How Much Does It Cost to Rent an Electric Car?

When electric car rentals were first introduced, they were usually available as upgrades. As a result, you could expect to pay a premium to rent an electric car. Over the past few years, EV rentals have come down in price and, in many cases, are priced no different than standard gas-powered vehicles.

Ultimately, you can expect to pay roughly the same when renting an electric car instead of a gas-powered car. The price to rent an electric car will depend on the location from which you rent, your dates, and the car class you pick.
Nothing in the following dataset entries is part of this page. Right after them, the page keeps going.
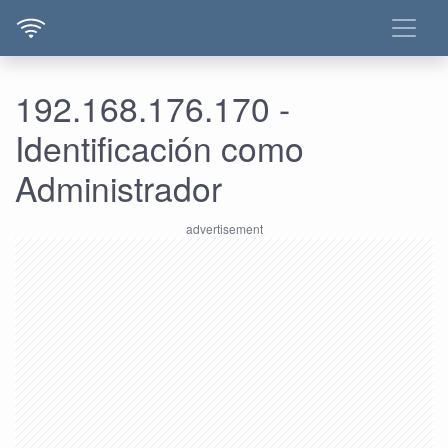
192.168.176.170 -
Identificación como
Administrador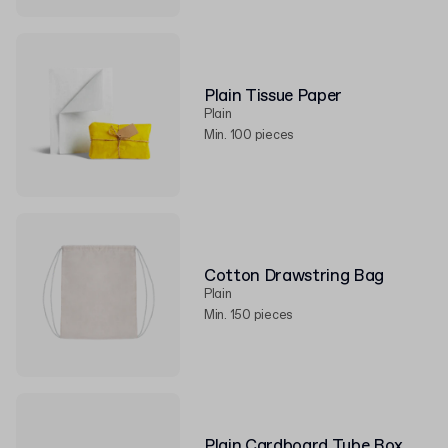
Plain Tissue Paper
Plain
Min. 100 pieces
Cotton Drawstring Bag
Plain
Min. 150 pieces
Plain Cardboard Tube Box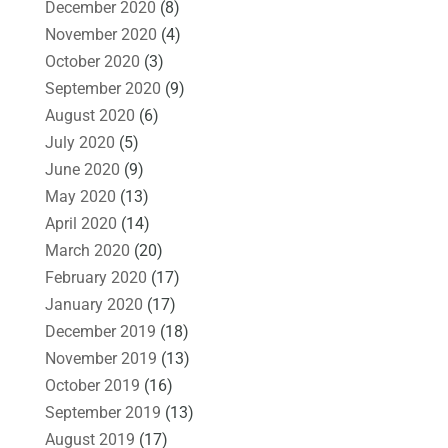
December 2020
(8)
November 2020
(4)
October 2020
(3)
September 2020
(9)
August 2020
(6)
July 2020
(5)
June 2020
(9)
May 2020
(13)
April 2020
(14)
March 2020
(20)
February 2020
(17)
January 2020
(17)
December 2019
(18)
November 2019
(13)
October 2019
(16)
September 2019
(13)
August 2019
(17)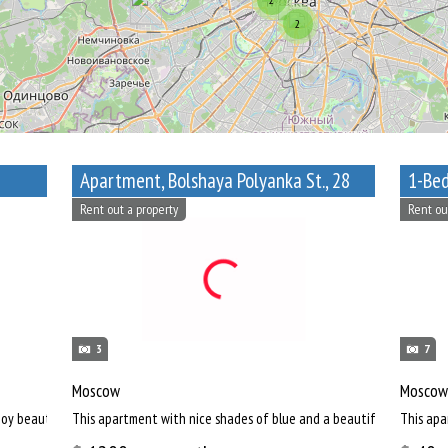
2
Apartment, Bolshaya Polyanka St., 28
Rent out a property
Rent ou
3
7
Moscow
Moscow
oy beautiful view of Russian capital.
This apartment with nice shades of blue and a beautiful bathroom wi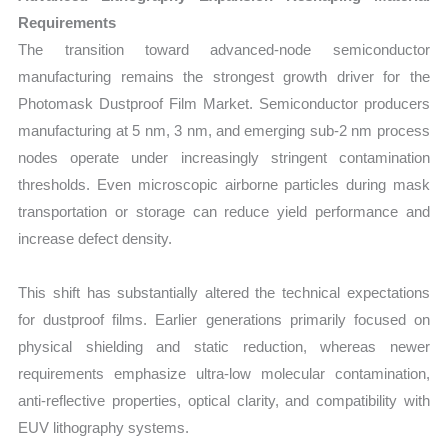
Requirements
The transition toward advanced-node semiconductor
manufacturing remains the strongest growth driver for the
Photomask Dustproof Film Market. Semiconductor producers
manufacturing at 5 nm, 3 nm, and emerging sub-2 nm process
nodes operate under increasingly stringent contamination
thresholds. Even microscopic airborne particles during mask
transportation or storage can reduce yield performance and
increase defect density.
This shift has substantially altered the technical expectations
for dustproof films. Earlier generations primarily focused on
physical shielding and static reduction, whereas newer
requirements emphasize ultra-low molecular contamination,
anti-reflective properties, optical clarity, and compatibility with
EUV lithography systems.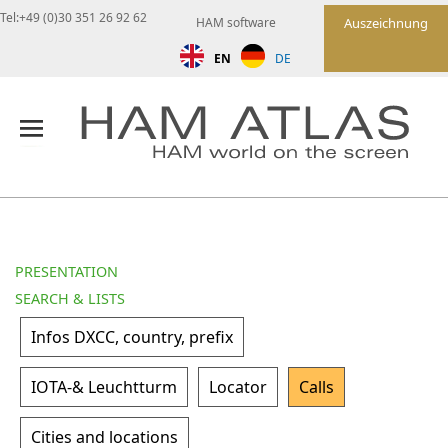
Tel:+49 (0)30 351 26 92 62
HAM software
Auszeichnung
EN
DE
PRESENTATION
SEARCH & LISTS
Infos DXCC, country, prefix
IOTA-& Leuchtturm
Locator
Calls
Cities and locations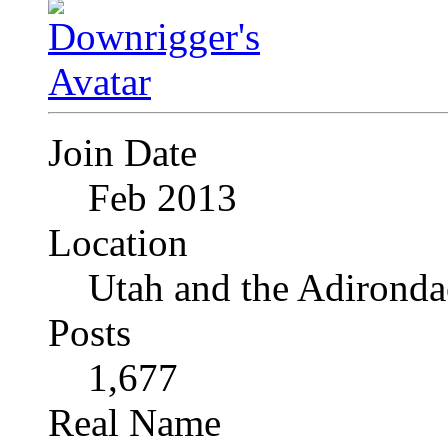
Join Date
Feb 2013
Location
Utah and the Adironda
Posts
1,677
Real Name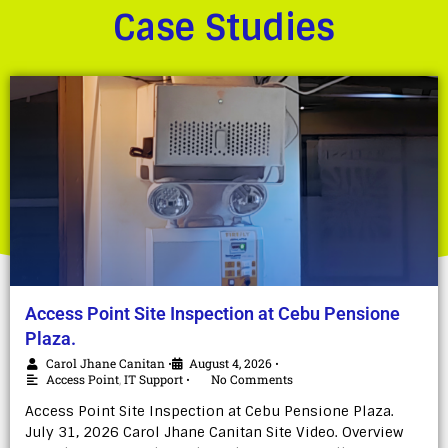
Case Studies
Access Point Site Inspection at Cebu Pensione
Plaza.
Carol Jhane Canitan
August 4, 2026
•
•
Access Point
,
IT Support
No Comments
•
Access Point Site Inspection at Cebu Pensione Plaza.
July 31, 2026 Carol Jhane Canitan Site Video. Overview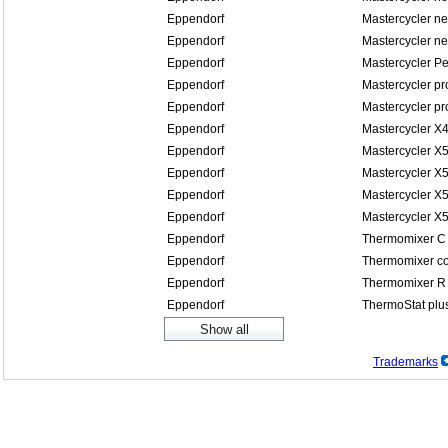
Eppendorf
Mastercycler n
Eppendorf
Mastercycler n
Eppendorf
Mastercycler P
Eppendorf
Mastercycler pr
Eppendorf
Mastercycler pr
Eppendorf
Mastercycler X
Eppendorf
Mastercycler X
Eppendorf
Mastercycler X5
Eppendorf
Mastercycler X5
Eppendorf
Mastercycler X
Eppendorf
Thermomixer C
Eppendorf
Thermomixer co
Eppendorf
Thermomixer R
Eppendorf
ThermoStat plu
Trademarks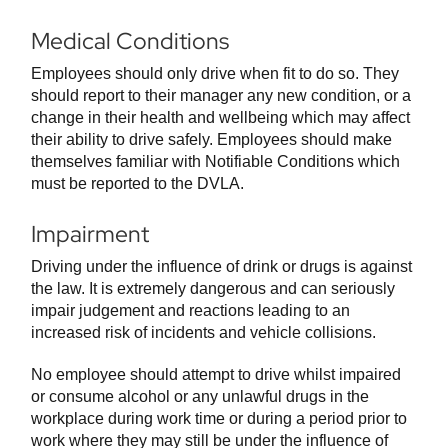
Medical Conditions
Employees should only drive when fit to do so. They
should report to their manager any new condition, or a
change in their health and wellbeing which may affect
their ability to drive safely. Employees should make
themselves familiar with Notifiable Conditions which
must be reported to the DVLA.
Impairment
Driving under the influence of drink or drugs is against
the law. It is extremely dangerous and can seriously
impair judgement and reactions leading to an
increased risk of incidents and vehicle collisions.
No employee should attempt to drive whilst impaired
or consume alcohol or any unlawful drugs in the
workplace during work time or during a period prior to
work where they may still be under the influence of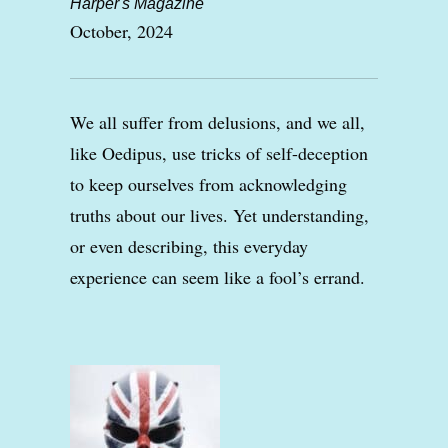
Harper's Magazine
October, 2024
We all suffer from delusions, and we all,
like Oedipus, use tricks of self-deception
to keep ourselves from acknowledging
truths about our lives. Yet understanding,
or even describing, this everyday
experience can seem like a fool’s errand.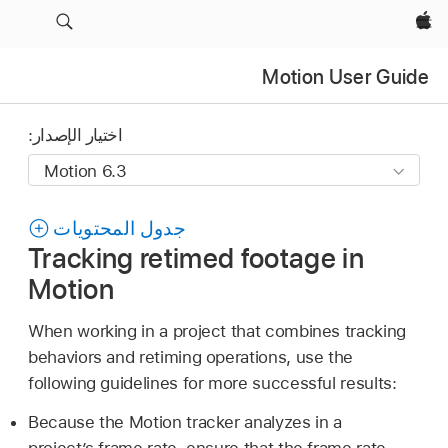
Apple‏
Motion User Guide
اختيار الإصدار:
جدول المحتويات
Tracking retimed footage in
Motion
When working in a project that combines tracking
behaviors and retiming operations, use the
following guidelines for more successful results:
Because the Motion tracker analyzes in a
project’s frame rate, ensure that the frame rate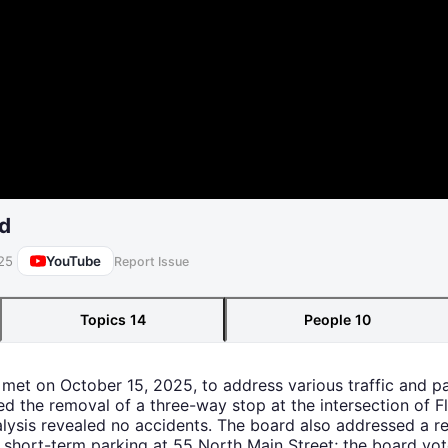
rd
YouTube
25
Report Issue
Topics
14
People
10
d met on October 15, 2025, to address various traffic and p
ded the removal of a three-way stop at the intersection of 
alysis revealed no accidents. The board also addressed a re
 short-term parking at 55 North Main Street; the board vo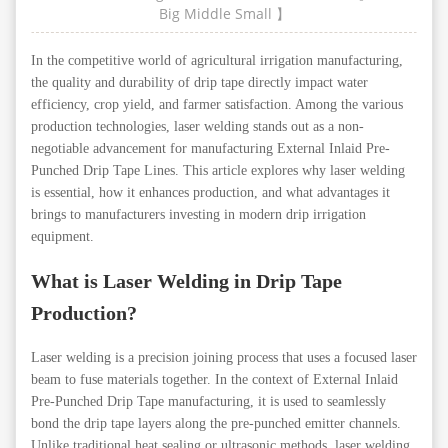
Big
Middle
Small
】
In the competitive world of agricultural irrigation manufacturing,
the quality and durability of drip tape directly impact water
efficiency, crop yield, and farmer satisfaction. Among the various
production technologies, laser welding stands out as a non-
negotiable advancement for manufacturing External Inlaid Pre-
Punched Drip Tape Lines. This article explores why laser welding
is essential, how it enhances production, and what advantages it
brings to manufacturers investing in modern drip irrigation
equipment.
What is Laser Welding in Drip Tape
Production?
Laser welding is a precision joining process that uses a focused laser
beam to fuse materials together. In the context of External Inlaid
Pre-Punched Drip Tape manufacturing, it is used to seamlessly
bond the drip tape layers along the pre-punched emitter channels.
Unlike traditional heat sealing or ultrasonic methods, laser welding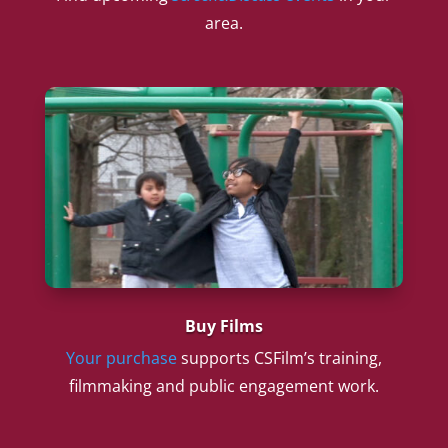
area.
Buy Films
Your purchase
supports CSFilm’s training,
filmmaking and public engagement work.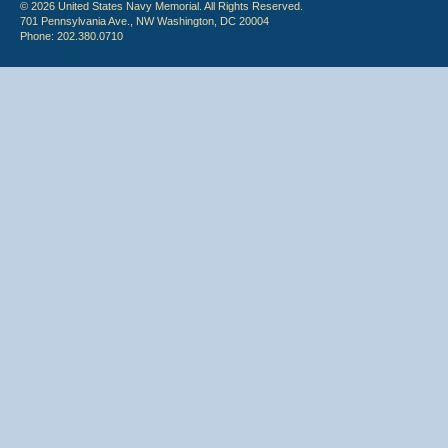
© 2026 United States Navy Memorial. All Rights Reserved.
701 Pennsylvania Ave., NW Washington, DC 20004
Phone: 202.380.0710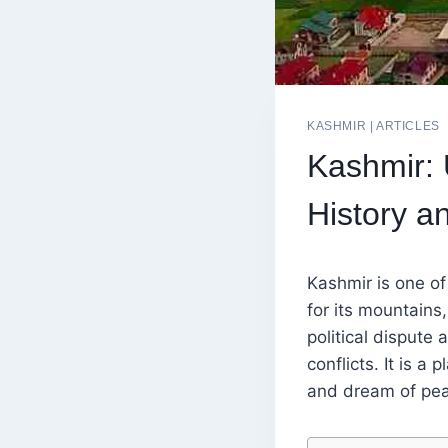
KASHMIR
|
ARTICLES
Kashmir: 
History a
Kashmir is one of
for its mountains,
political dispute
conflicts. It is a
and dream of peac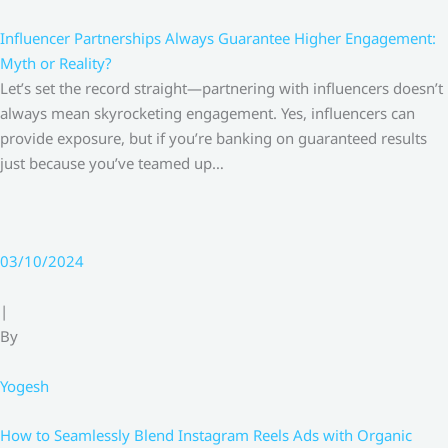
Influencer Partnerships Always Guarantee Higher Engagement:
Myth or Reality?
Let’s set the record straight—partnering with influencers doesn’t
always mean skyrocketing engagement. Yes, influencers can
provide exposure, but if you’re banking on guaranteed results
just because you’ve teamed up…
03/10/2024
|
By
Yogesh
How to Seamlessly Blend Instagram Reels Ads with Organic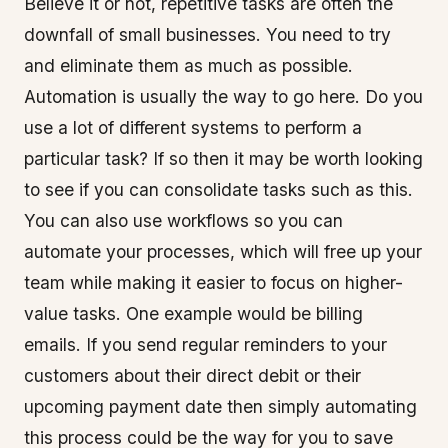
Believe it or not, repetitive tasks are often the
downfall of small businesses. You need to try
and eliminate them as much as possible.
Automation is usually the way to go here. Do you
use a lot of different systems to perform a
particular task? If so then it may be worth looking
to see if you can consolidate tasks such as this.
You can also use workflows so you can
automate your processes, which will free up your
team while making it easier to focus on higher-
value tasks. One example would be billing
emails. If you send regular reminders to your
customers about their direct debit or their
upcoming payment date then simply automating
this process could be the way for you to save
Here are some examples of prices for electric car rentals in the coming months:

A screenshot of Hertz car rental prices showing the price difference between electric vehicles and gas cars.

Pricing when renting an electric car from Hertz is roughly the same as pricing for gas-powered cars.

A screenshot showing the price difference between electric car rentals and gas-powered car rentals from Sixt

Sixt occasionally prices electric cars less than gas-powered cars. This is especially the case in Europe.

A screenshot showing three classes of cars and associated daily rental rates from Avis.

Avis was the only major rental agency to consistently price electric vehicles more than gas-powered cars.

As a rule of thumb, car rental pricing is always dependent on the individual market. The location from which you rent is the main factor in pricing, as well as the type of car you plan on renting. Most car rental agencies will charge you the same to rent an electric car compared to renting a gas-powered car. This might not always be the case as availability is also a factor in pricing.

What is it Like to Rent an Electric Car?

So, let’s assume the price to rent an EV is about the same as the price to rent a car with a gas-powered engine. You probably still have some questions about renting an electric vehicle. I stayed clear of renting EVs for quite some time, primarily as a result of range anxiety.

Range anxiety is the rational concern a driver has about the range of their electric car. Gas stations are much easier to find and filling up a gas tank only takes a few minutes. With electric cars, finding a charging station might not be a simple task, and charging a car can, in some cases, take hours.

I rent cars quite a bit as I travel for work frequently. My preferred rental agency is Hertz as I hold President’s Circle status thanks to The Platinum Card from American Express. Hertz President’s Circle allows me to select almost any class of car when booking and then pick from a dedicated lot. The President’s Circle lot features vehicles ranging from Hyundai Sonatas to Mercedes GLC Crossovers. Lately, I have come across quite a few electric cars on the lot.

It wasn’t until earlier this year that I decided to rent my first electric car from Hertz. To my surprise, it was much easier and far less stressful than I had originally anticipated. In the end, renting an EV over a car with a combustion engine actually saved me a few bucks.

Here’s what it’s like to rent an electric vehicle.

Picking Up an EV from The Lot

Picking up an electric car from the lot is a process identical to that of picking up a gas-powered car. Most times, EVs are parked alongside gas cars and can even be hard to spot. If you don’t have an assigned car and still want to avoid accidentally picking up an EV, there are a few dead giveaways in identifying an EV.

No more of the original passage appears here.